Racist political opportunist and billionaire businessman Donald Trump won the Indiana primary last night, effectively securing the Republican nomination despite near constant punditry predicting he would not. Meanwhile, Reince Priebus, the Republican National Committee chairman, told party followers it was time to fold and help elect Trump to the White House.
— Reince Priebus (@Reince) May 4, 2016
He backed up his pronouncement today on cable news, even if it was lukewarm. “You know what, I think something different and something new is probably good for our party,” said Priebus on CNN, seemingly uncertain that Trump would result in anything other than catastrophic defeat. “Look, I don’t think anyone predicted what happened. So, look, we’re here. We’re going to get behind the presumptive nominee.”
The RNC chairman had previously struck a different tone prior to the current debacle unfolding inside the Republican Party. Just a week ago, he said that the party’s nominee needed to exceed the 1,237 delegate count, otherwise there would be a contested nomination. “You need a majority,” said Priebus. Referring to the congressional vote on the Affordable Care Act, which initially looked like it would fall short by a handful of votes, he said, “We didn’t say, ‘Oh he’s almost there, let’s give it to him.’ He had to get a majority.”

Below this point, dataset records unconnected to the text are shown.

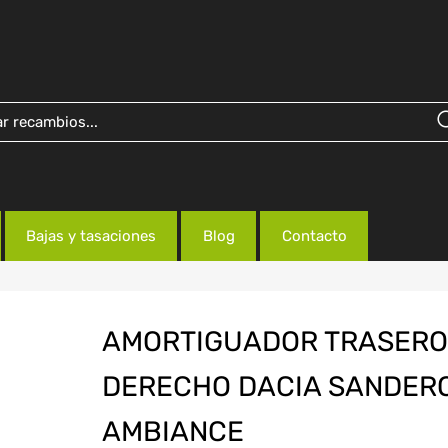
Bajas y tasaciones
Blog
Contacto
AMORTIGUADOR TRASERO
DERECHO DACIA SANDER
AMBIANCE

The current catastrophe facing Priebus and his party is one of his own making. When the nomination process first started, there were 17 candidates, many of whom had thrown themselves into the ring for several election cycles. After early polling showed a Trump surge, Priebus did nothing to “thin the herd,” as Scott Walker advocated when he suspended his campaign in September.
“Today I believe that I am being called to lead to help clear the field,” Walker said at the time. “With this in mind, I will suspend my campaign immediately, and I encourage other presidential candidates to consider doing the same.”
Even after the Republican donor class began “encouraging” candidates to end their campaigns, Trump’s anti-establishment war continuously put Priebus (and the Republican Party) on the defensive, forcing him to fend off accusations of establishment meddling in the nomination process. “It’s a crooked deal,” said Trump following the Colorado primary, after the state’s 34 delegates went to Ted Cruz.
“Reince Priebus should be ashamed of himself,” he said to The Hill in an interview. “He should be ashamed of himself because he knows what’s going on.”
But Priebus didn’t push back at any point, instead delivering meek responses to all of Trump’s transgressions in the name of party unity, possibly out of fear that he would upset the ever-growing contingent of Trump supporters inside the Republican Party. “Given the year we have, you know, I honestly don’t take it all that personally,” he said to Politico shortly after Trump’s outburst about the delegate allocation process.
In a separate interview, he said, “This is going to blow over. I believe this is some frustration that has bubbled.” He even appeared on CNN to reassure the American public that he wasn’t at odds with Trump. “I don’t sit here and internalize the charge, because there’s nothing the RNC can do about it,” he said.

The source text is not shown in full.